J2EE Doesn't Have to Be a Rip-and-Replace Proposition
- By Stephen Swoyer
There may indeed be situations in which it makes sense to rip out a fully-functioning C or C++ application and replace it with its J2EE equivalent.
Given the option, however, most codejockeys would probably prefer to let sleeping applications lie, especially if the programs in question are based on fairly trouble-free code that mostly does what it's supposed to do.
Fact is, even in instances where there's ostensibly a good business case to be made for ripping-and-replacing existing application assets, a hybrid approach often makes more sense. Of course, selling company management on the wisdom of such an approach can be difficult.
Independent programming consultant Charles Martin offers the example of a major hardware vendor that implemented its entire e-business application stack in the form of C-based CGI applications.
In this case, Martin explains, fork()/exec() was driving up utilization on the company's Sun Starfire servers: Every time an application fielded a new request, it spawned another process. One upshot of this was that the company was buying a new Starfire box every few months.
Of course, the company could standardize on a far less resource-intensive J2EE solution powered by BEA's WebLogic application server, JSPs and Struts. After all, if the C code is well factored and tests well, it should be relatively easy to port to JSPs and Struts, Martin notes. Perhaps company management, mindful of the same thing, has even ordered such a migration.
Of course, if the C code is well factored and tests well, there's nothing necessarily wrong with it, notes independent programming consultant Jeff Grigg, so there's really no reason to eighty-six it in the first place, is there?
Instead of forcing a rewrite to a different language, Grigg suggests, the organization should instead focus on solving the business problem. In Grigg's view, the company could implement a hybrid approach in which Java programs call C and C++ programs via the Java Native Interface (JNI). This could be done by means of a multi-threaded Java servlet, which could call, via JNI, the bulk of the legacy C application code. This solution isn't perfect, Grigg concedes,--there'd have to be some translation between Java native streams and the particular streams the existing C code is using--but should work well enough.
"[It] saves lots of time and money. [It] can be done more quickly [and] is lower risk," he says. "[It] enables the business to put the remaining investment--that would be wasted by the rewrite--into additional valuable functionality."
Of course, selling such an approach can be difficult, particularly if there's a mandate from management to do it their way. But Grigg, like many accomplished coders, says that a little psychology can go a long way.
"My general approach, in the real world, is that if they ask for big-unnecessary-thing, X, when they really need j, I offer them j followed by X," he says. "Generally, once their business problem is solved by j, it's pretty easy to get them to give up on X; there's no longer any business justification for it."

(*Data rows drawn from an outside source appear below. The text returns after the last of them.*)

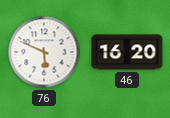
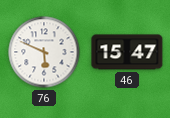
46: 16:20 -> 15:47
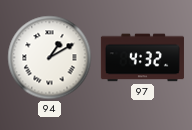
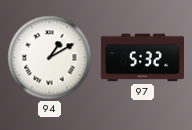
97: 4:32 -> 5:32
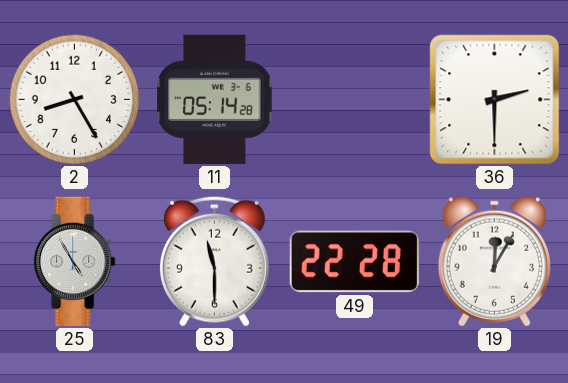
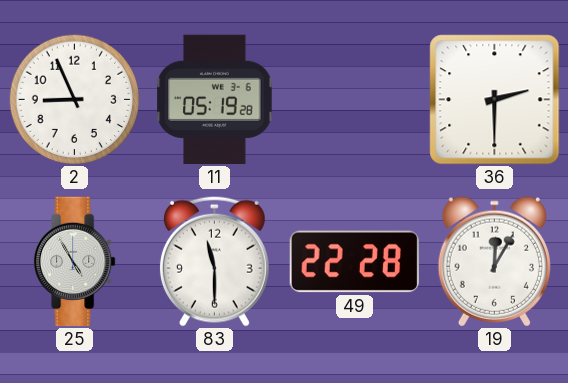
2: 8:25 -> 8:56
11: 05:14 -> 05:19
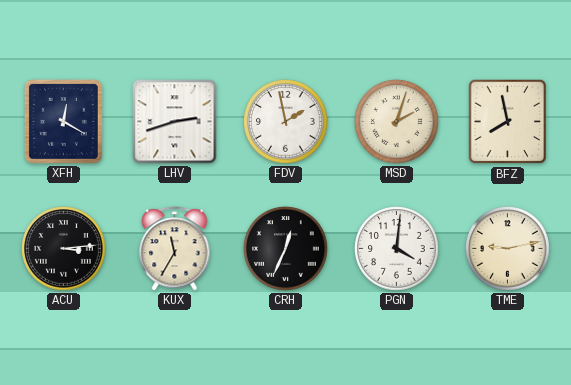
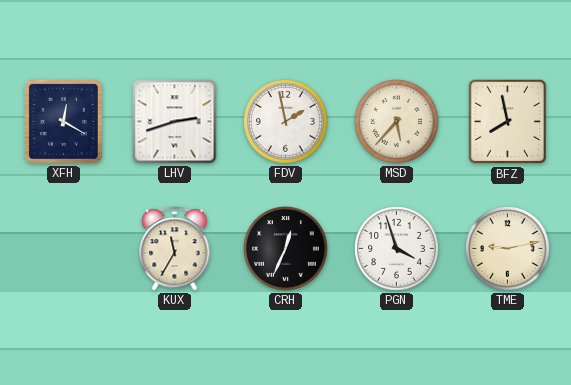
MSD: 2:03 -> 5:37
ACU: 3:14 -> none
PGN: 4:01 -> 3:57
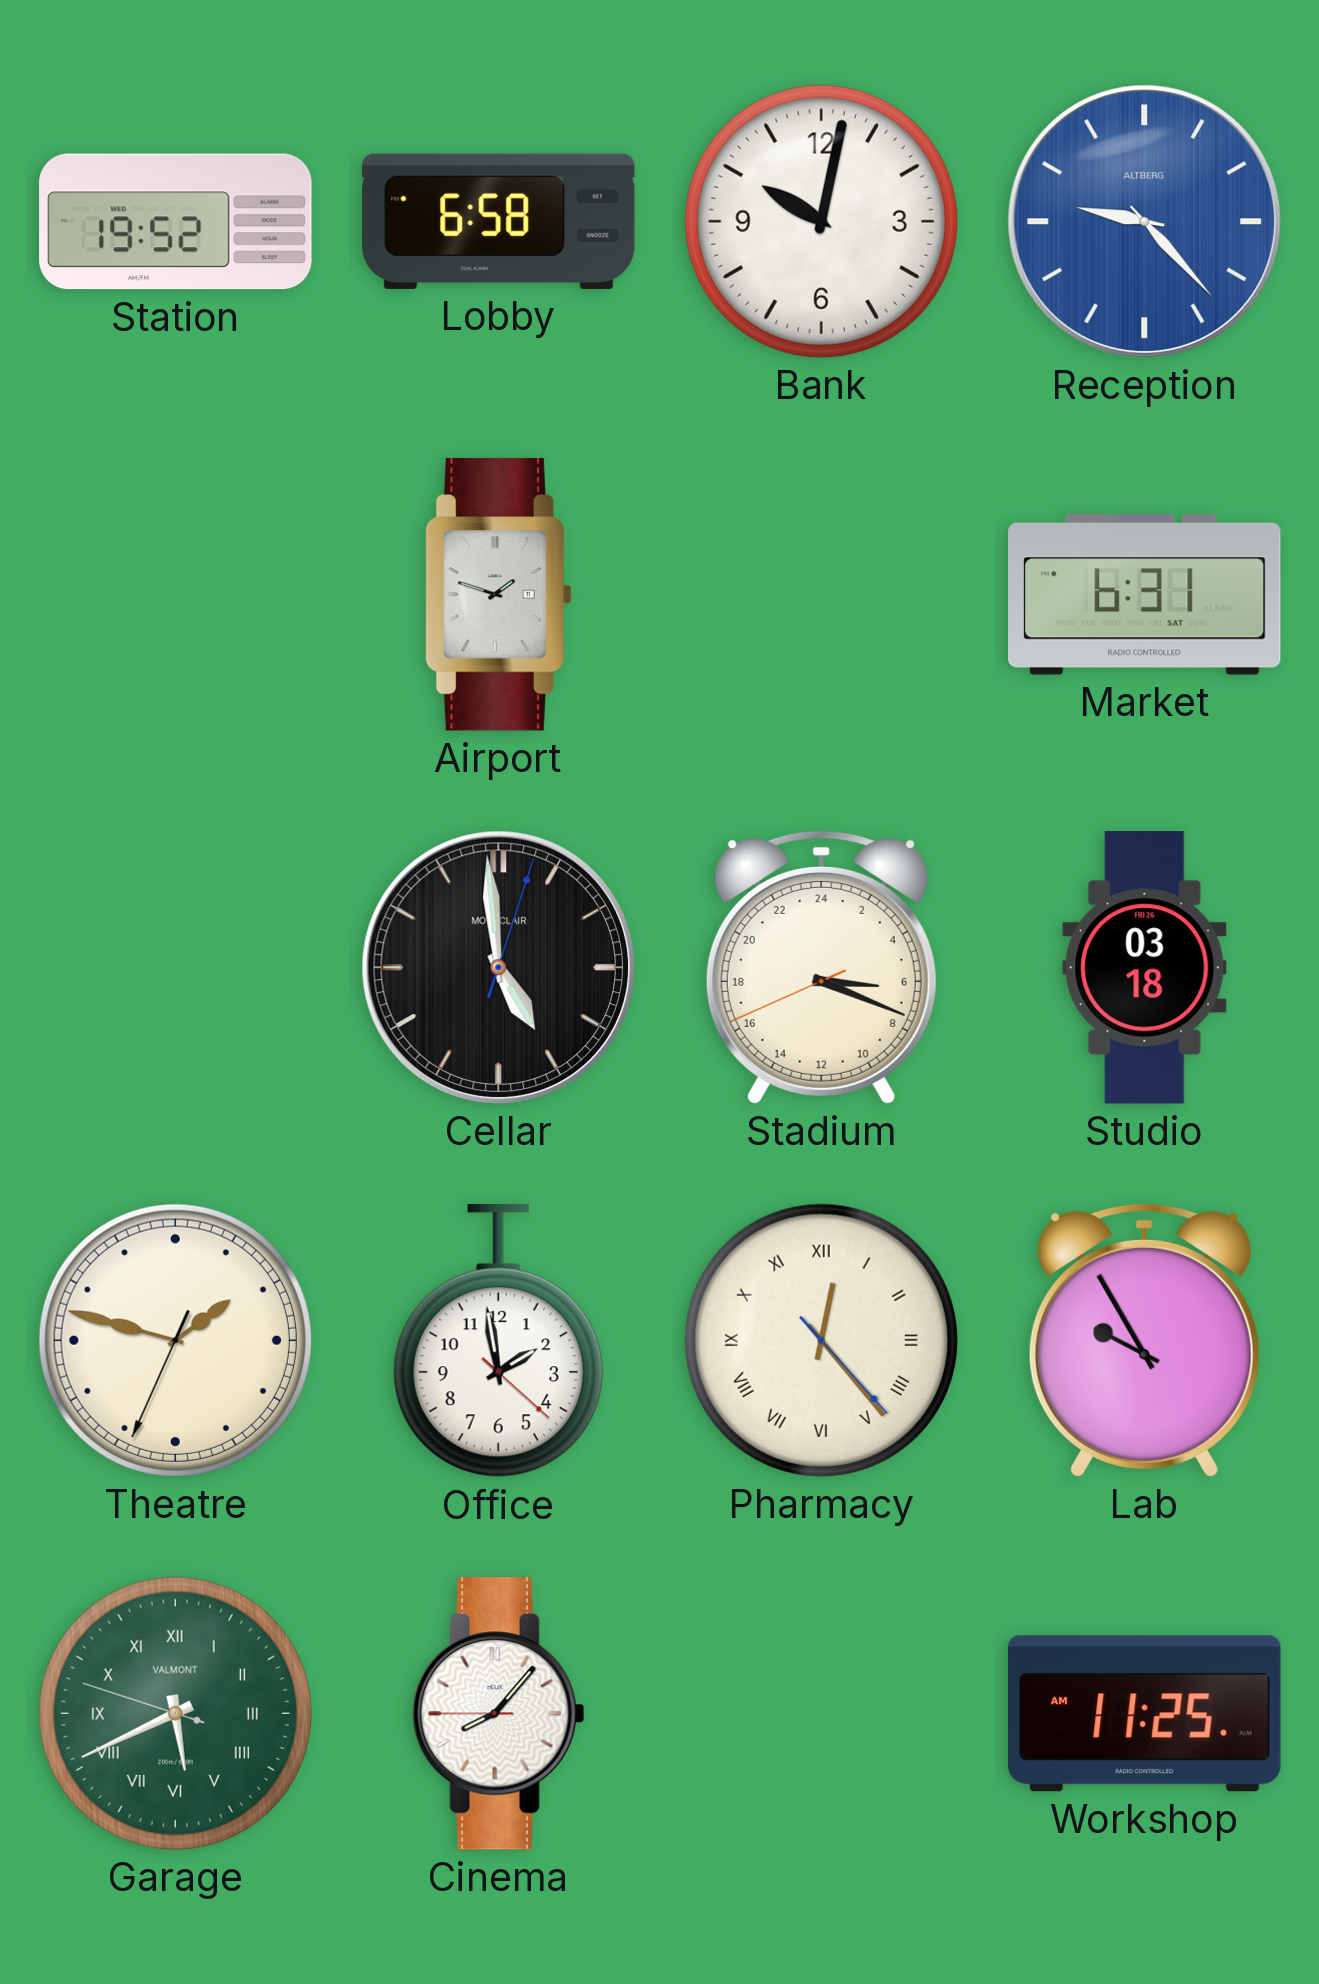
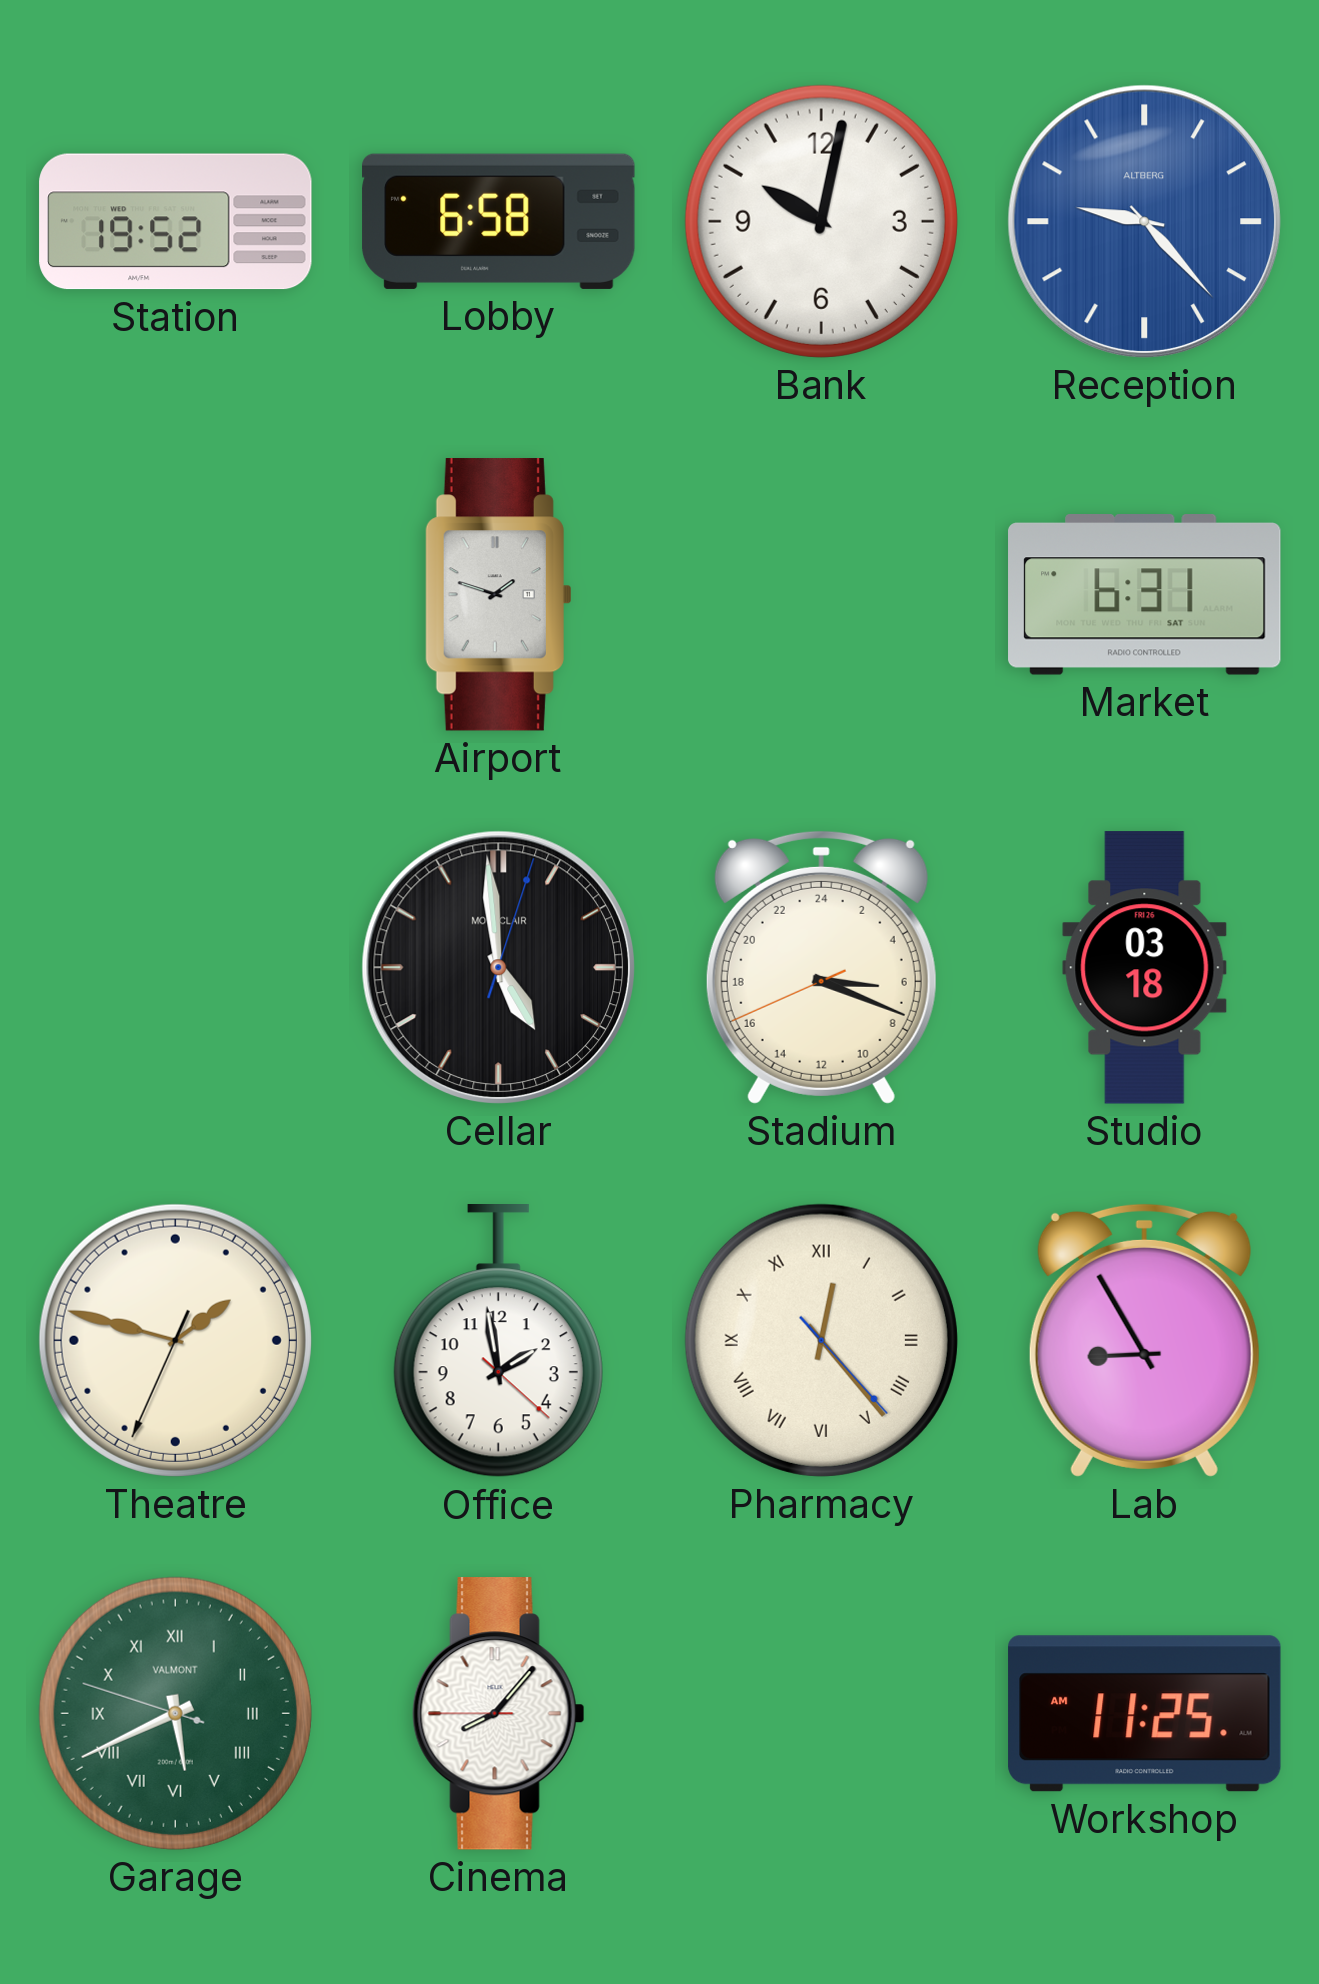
Lab: 9:55 -> 8:55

Consider the case at hand, says Grigg. "The command from on high was to convert to JSPs and Struts. That's in my proposal. In practice, no one will seriously consider your proposal unless it covers all the 'hot buttons' dictated from on high," he explains, noting that the programming team can promise to deliver the requested architectural change "in a later release."
"In practice, we may never get to that release," he points out. "And by the time we would, the powers on high will probably be distracted by something else, and won't care much, one way or the other."
As for the business case for standardizing on WebLogic and J2EE, which could include a mandate to standardize on a single architecture, or a single programming core competency, Grigg says he isn't quite convinced. "If you want to make a big investment in rewriting the code so that you can fire your staff and hire a different staff, well that's a business decision," he says. "I'd like to see the ROI claims on that. It seems like a waste of time and money to me."